Friday, March 23, 2001

CONCERT REVIEW: Tanglewood Festival Chorus/Boston Symphony Orchestra - 22 March

Memorizing music is never easy. It's even more difficult when the piece in question is Ravel's "Daphins et Chloe", a stunning ballet that clocks in at just under an hour and contains no words. Those unfamiliar with the piece might think the lack of words would make it easier to memorize. Oh, how those people are wrong. I never noticed how much I associate text with musical phrases until I was faced with this piece, where we "ooh" during the soft parts, "ohh" during the medium parts, and "ahh" during the loud parts. Throw in fluctuating meters (the piece at various times is in 4/4, 3/2, 7/4, 5/4, and 2/4) and a vocal score that has helpful passages like, "Chorus tacet from rehearsal 56 to rehearsal 82"* and you've got a chorister's nightmare. Fortunately, it's also a gorgeous piece of French Romanticism, filled with moments of sparkling beuaty, blatant sensuality, and fierce exultation.

On the flipside, you have Stravinsky's "Symphony of Psalms". This piece was written for the BSO and is considered to be one of their signature pieces. The choral part has a ton of words in it all in Latin, but having the extra phonetic cues makes it much easier to remember which pattern comes when in the song. The piece itself exists in a very cold place sonically, with a lot of brittle, clashing harmonies mingling with passages of forlorn loneliness and frantic agitation. On some levels, it's a very foreboding, frightening piece, yet it also has a strong allure. It's classical music for the goth set, and pretty freakin' brilliant.
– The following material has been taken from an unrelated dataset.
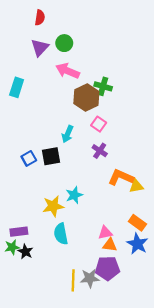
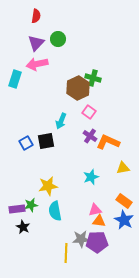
pink arrow: (68, 71) -> (37, 64), moved, turned -35
orange L-shape: (121, 177) -> (108, 142), moved
cyan star: (74, 195) -> (91, 177), moved
green star: (12, 247) -> (31, 205), moved
gray star: (90, 278) -> (81, 239), moved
We performed both of these pieces tonight under the direction of Principal Guest Conductor Bernard Haitink. Haitink is a very economical conductor, by which I mean his style doesn't include much extraneous movement. Every gesture is a controlled cue to part of the orchestra, highlighting where the horns should come out, where the violins should soar, where the chorus should sing the softest, gentlest sound you've ever heard. It's amazing to behold. Both pieces went extremely well, with the Stravinsky coming across as more convincing from the choristers' perspective. I'll be missing the next two concerts, but I'm very glad I was able to pariticpate in this one. We'll be performing these pieces out a Tanglewood theis summer, as well as taking them on the BSO's European tour, so I will get to sing them again. (For anyone living in or near London, Edinburgh, Lucerne or Luebbeck, I'll post information on dates and venues as they become available.)

* For those unfamiliar with musical scores, rehearsal numbers do not correspond to measure numbers. They are labels for places in the piece, usually where a major thematic change occurs. If a vocal score just cuts out all of the measures between two reherasal numbers, you have no idea how many measures are missing. Generally, this is not helpful if you are trying to memorize the piece.